Saved entries:
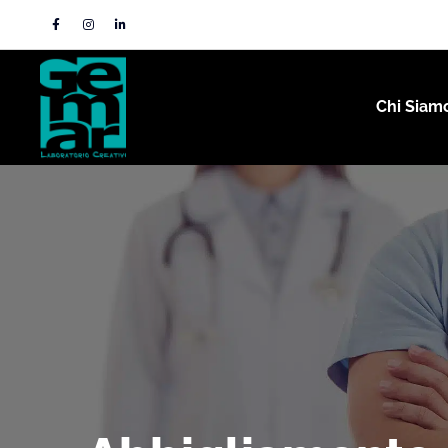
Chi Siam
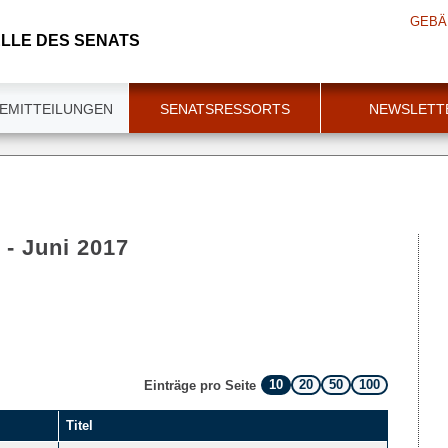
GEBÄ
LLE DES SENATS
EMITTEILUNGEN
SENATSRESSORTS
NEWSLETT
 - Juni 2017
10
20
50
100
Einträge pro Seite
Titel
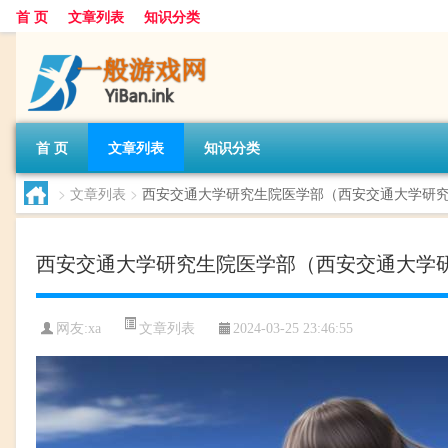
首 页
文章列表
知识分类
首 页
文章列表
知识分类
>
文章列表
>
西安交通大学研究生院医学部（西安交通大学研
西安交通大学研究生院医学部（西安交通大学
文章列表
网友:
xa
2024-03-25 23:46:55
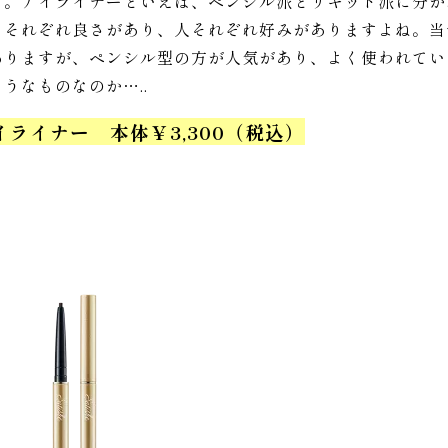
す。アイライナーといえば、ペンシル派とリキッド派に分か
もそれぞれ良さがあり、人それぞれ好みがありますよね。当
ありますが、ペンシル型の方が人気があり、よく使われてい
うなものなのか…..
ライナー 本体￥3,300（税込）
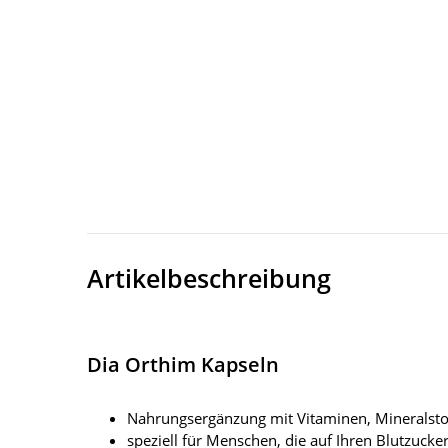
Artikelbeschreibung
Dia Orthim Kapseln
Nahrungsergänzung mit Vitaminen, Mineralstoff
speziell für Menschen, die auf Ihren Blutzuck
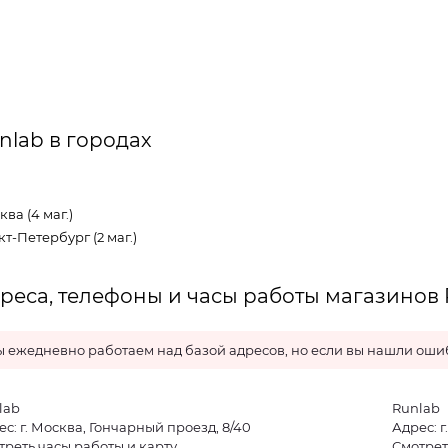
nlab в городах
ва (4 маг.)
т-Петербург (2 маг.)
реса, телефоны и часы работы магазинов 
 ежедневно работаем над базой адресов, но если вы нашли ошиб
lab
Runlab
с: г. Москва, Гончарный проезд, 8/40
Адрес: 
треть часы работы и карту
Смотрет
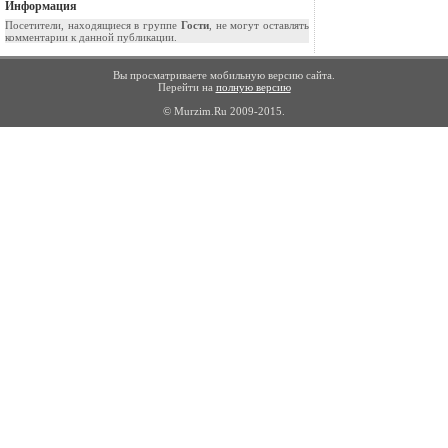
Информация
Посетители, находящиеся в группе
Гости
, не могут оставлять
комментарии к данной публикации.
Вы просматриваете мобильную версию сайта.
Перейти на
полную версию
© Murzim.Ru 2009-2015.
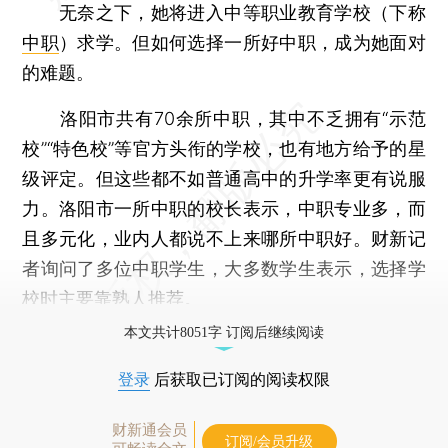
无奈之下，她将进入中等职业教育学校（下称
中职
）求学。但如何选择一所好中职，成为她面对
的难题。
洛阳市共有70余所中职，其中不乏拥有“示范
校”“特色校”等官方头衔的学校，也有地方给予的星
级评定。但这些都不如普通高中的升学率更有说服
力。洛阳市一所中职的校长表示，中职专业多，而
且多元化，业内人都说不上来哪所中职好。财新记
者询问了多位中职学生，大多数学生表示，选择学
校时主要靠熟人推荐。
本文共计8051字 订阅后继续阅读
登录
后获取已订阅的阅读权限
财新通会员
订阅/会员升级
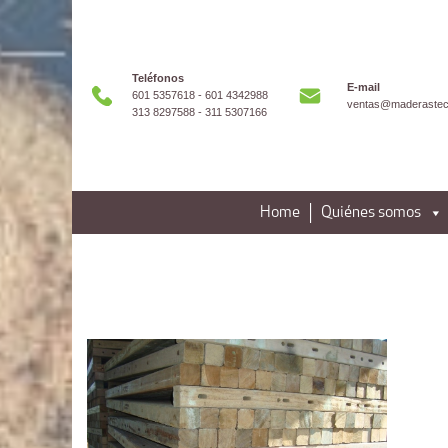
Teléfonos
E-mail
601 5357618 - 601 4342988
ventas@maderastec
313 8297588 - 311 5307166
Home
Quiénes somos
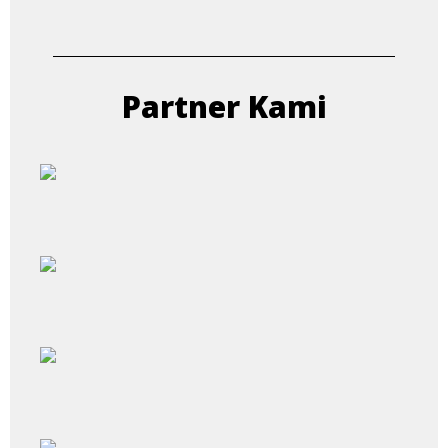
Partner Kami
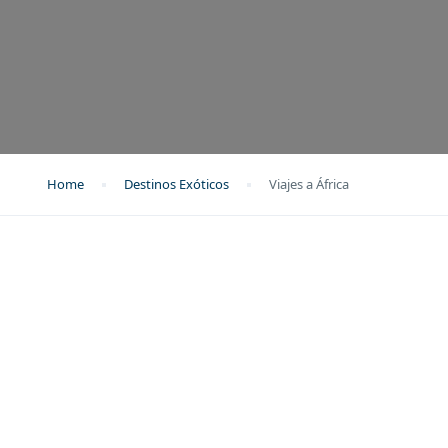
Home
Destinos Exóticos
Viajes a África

WHAT YOU ARE ASKED TO DO:
Within the entries above, work out how many lines contain the word "часы". The number alone is the answer.

TASK ANSWER:
2